Here is the query. It uses groups by to remove duplicates. I would like to have an advance query which outperforms and which does takes into account that no record in PayOut table is duplicated as long as they come up in the month of the report.
Here is our current query
/* Supplied to Store Procedure */
-----------------------------------
#RepID // the person for whome payout is calculated
#Month // of payment date
#year // year of payment date
-----------------------------------
select distinct
A.col1,
A.col2,
...
A.col10,
B.col2,
B.Col2,
B.Amount /* this is the important column, portion of which goes to Rep */
from records A
JOIN payout B
on A.Supplier = B.Supplier AND A.Account# = B.Account#
where datepart(mm, B.datecreated) = #Month /* parameter to stored procedure */
and datepart(yyyy, B.datecreated) = #Year
and A.[rep ID] = #RepID /* parameter to SP */
group by
col1,col2,col3,....col10
order by customerName
Is this query optimum? Can I improve it using CROSS APPLY or WHERE EXISTs that will make it faster as well as remove the duplicate problem?

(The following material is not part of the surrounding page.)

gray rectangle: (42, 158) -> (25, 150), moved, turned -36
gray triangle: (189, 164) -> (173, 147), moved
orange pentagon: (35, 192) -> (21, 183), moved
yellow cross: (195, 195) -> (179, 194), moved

Note that this query is used to get payout of a rep. Hence every record has repid field who it is assigned to. Ideally I would like to use Select WHERE Exist query.
It's difficult to understand exactly what you want because in one place you say you 'want' the duplicates but then you say that you are using the group by to remove duplicates. So the first thought would be "Why not just get rid of the group by?". But I have to believe you are smart enough to have thought of that yourself, so I assume it's got to be there for a reason.

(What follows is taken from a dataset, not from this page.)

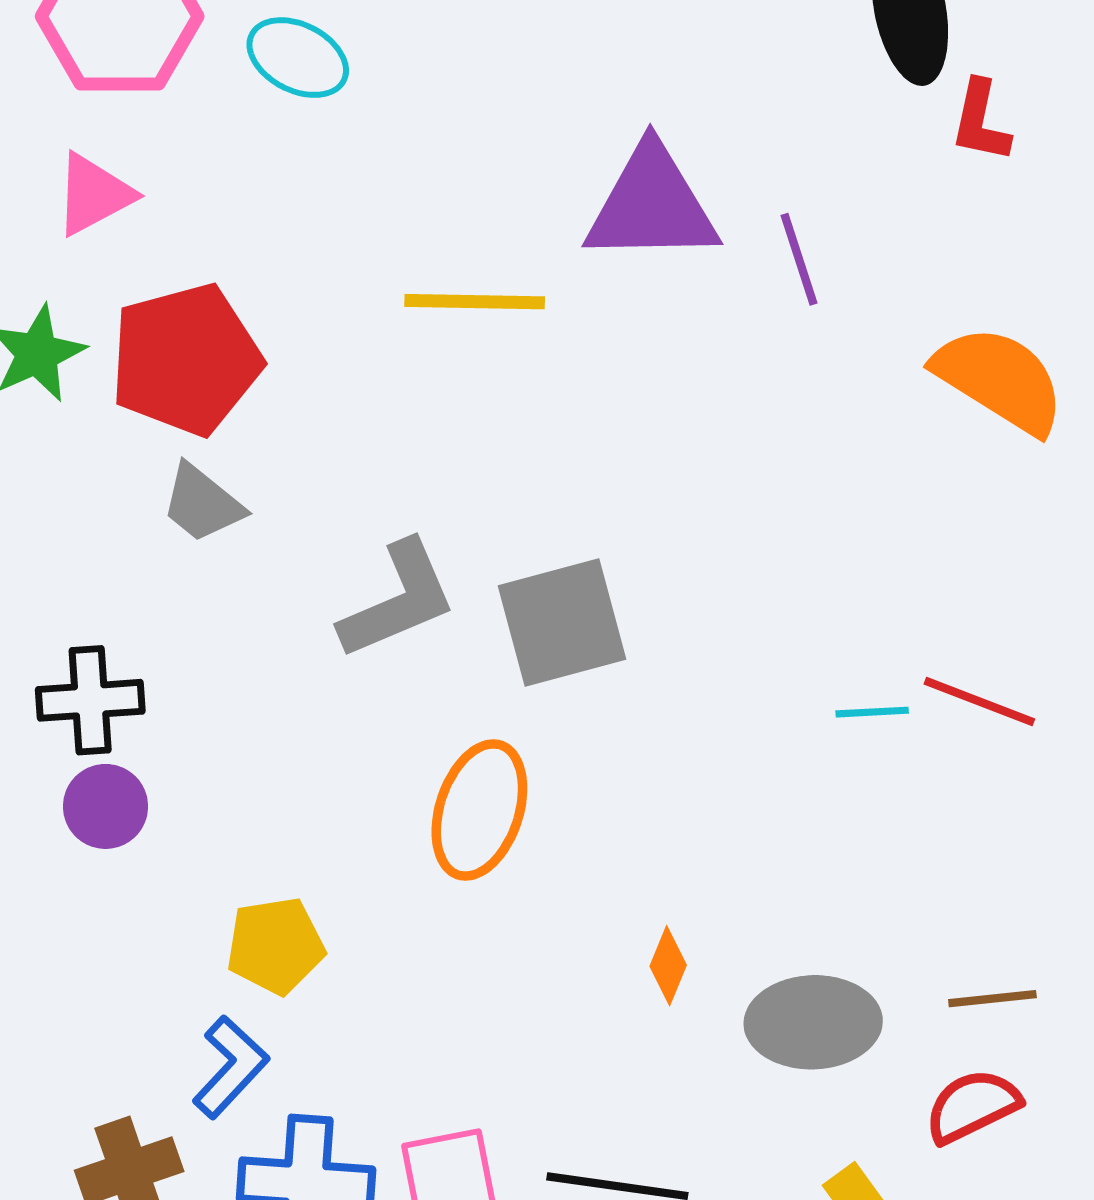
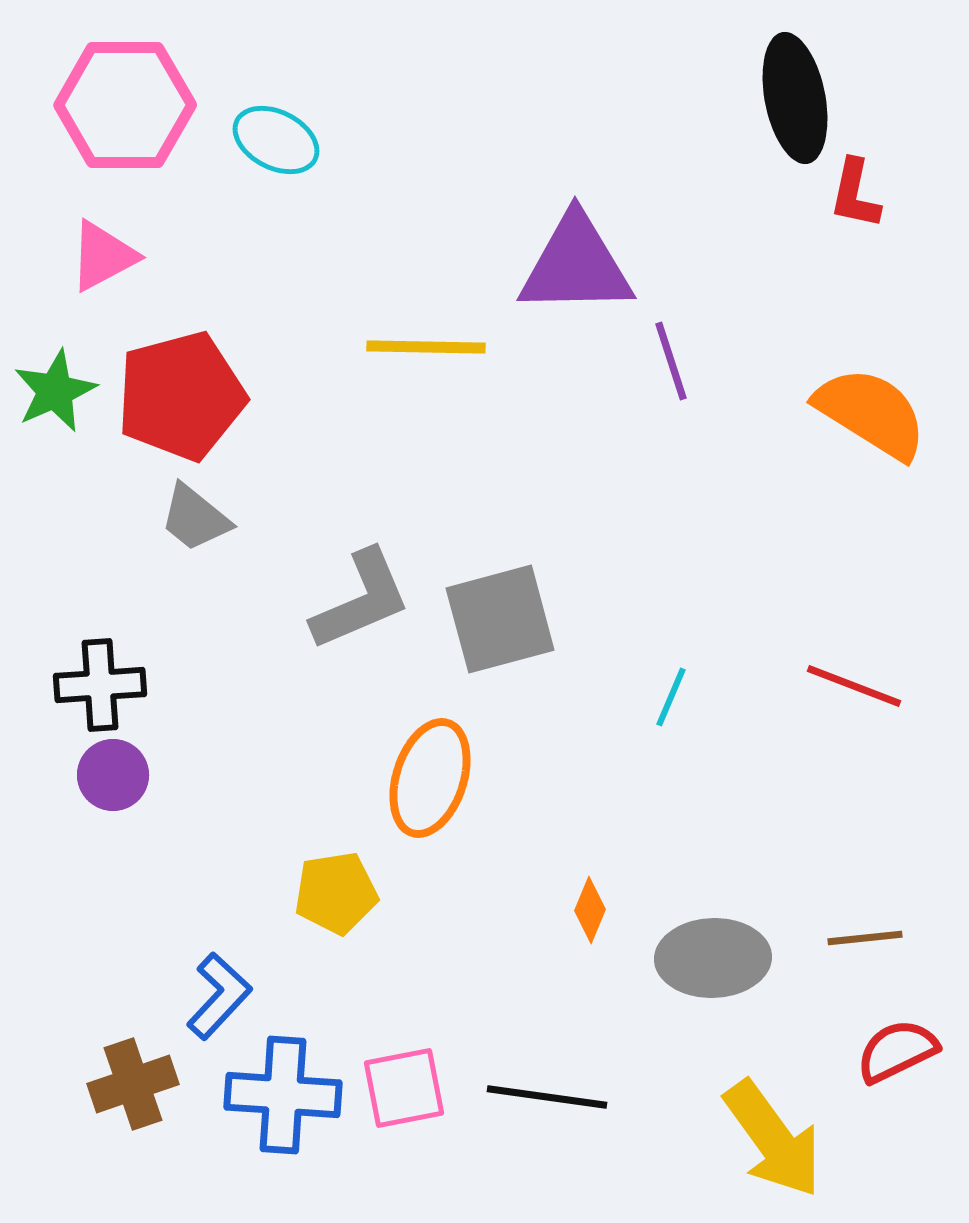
purple line: (799, 259) -> (671, 361), moved
cyan line: (872, 712) -> (671, 697), moved, turned -64
yellow pentagon: (275, 946) -> (336, 893), moved
red semicircle: (972, 1106) -> (897, 1051), moved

I think someone here could help you pretty easily if you could post the actual query, but since you say you can't I will just try to give you some direction in solving the problem...
Instead of trying to do everything in one statement, use temporary tables or views to split it up. It may be easier for you to think about how to get rid of the duplicates you don't want and keep the ones you do first and put those into a temporary table, and then join the tables together and work with that.